Errors happen even when good people are trying their best. He showed a slide with Victoria Pendleton, Olympic cyclist, overtaking Jessica Varnish and making an error of judgment causing them to be disqualified from the team sprint at the London 2012 Olympics. He gave other examples such as the Formula One teams and the Kegworth air disaster. All these events have human factors at their core and were therefore avoidable. In aviation, error is avoidable in about 90% of accidents (a recent exception being the Las Vegas BA fire in September 2015).

He explained the Kegworth air disaster. One of the two aircraft engines lost power due to a fractured fan blade. Misinterpreting the information available, the crew shut down the wrong engine and the symptoms went away (confirmation bias). It was only when a precautionary landing at East Midlands airport was attempted that the consequences of the error were realised. The passengers at the back of the plane couldn't believe the captain could have made the most fundamental error in shutting down the wrong engine as they could see the smoke. This happens in anaesthesia, e.g. blocking the wrong side while the patient is awake. His advice was not to ask leading questions and avoiding interruptions and distractions.

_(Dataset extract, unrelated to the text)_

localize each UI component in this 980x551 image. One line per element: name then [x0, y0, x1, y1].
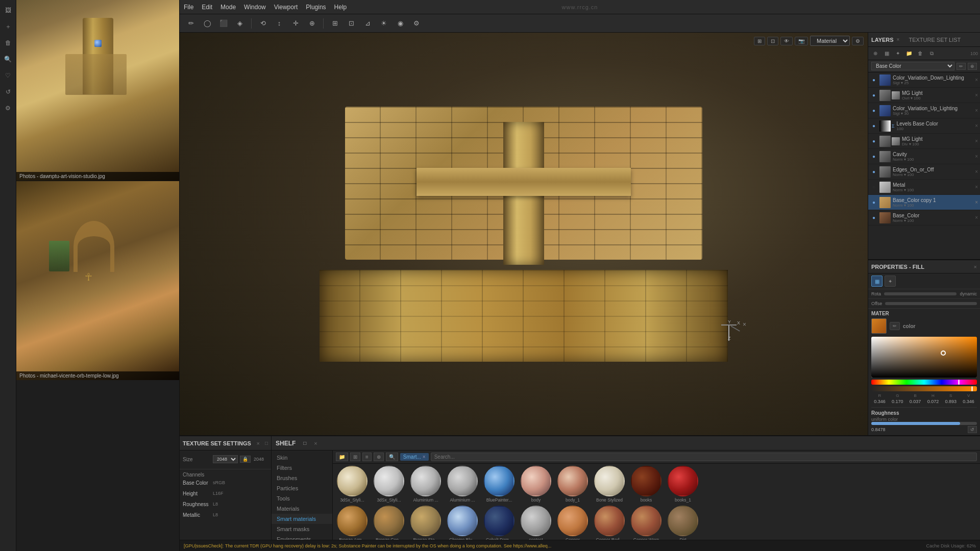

He said if good people are doing their best what's good about blame?  Blaming someone may be a nice feeling for a very short time.  The NHS is riddled with people who love to blame and the media contribute to this.  He discussed the factors that make the day more difficult e.g. challenges, disorganisation, poor teamwork, changes to plan, personality clashes, repetitiveness etc. He showed the ‘Swiss Cheese’ system model of accident causation. He thought that there was an element of luck at work that the holes don't line up. Root cause analysis can help to identify and remedy the causes. In a work context, human factors encapsulate environment, organisation and job whereas individual characteristics influence behavior.

Captain Dale said he learnt to fly in the 1970s. In the 1980s, there was one plane crash a month.  The infamous KLM Tenerife crash in 1977 was caused by KLM's most senior pilot taking off in fog where 563 people died. As a consequence, the aeronautical side of NASA went on to fund original research in human factors at the University of Texas.  He showed a slide on the history of aviation human factors. He explained in the 1980’s the focus was on the individual, in the 1990’s on crew resource management, while today the focus is on the system. He showed a graph of BA air safety reporting which demonstrated how it had changed over time with high risk reports decreasing and low risk ones increasing as a result of having a no-blame reporting culture. He showed a slide of a BA plane that had its wing destroyed during an attempted take off in Johannesburg in 2013. The crew kept their jobs despite of the error due to the no blame culture. Analysis of any error is deemed far more important than apportioning blame.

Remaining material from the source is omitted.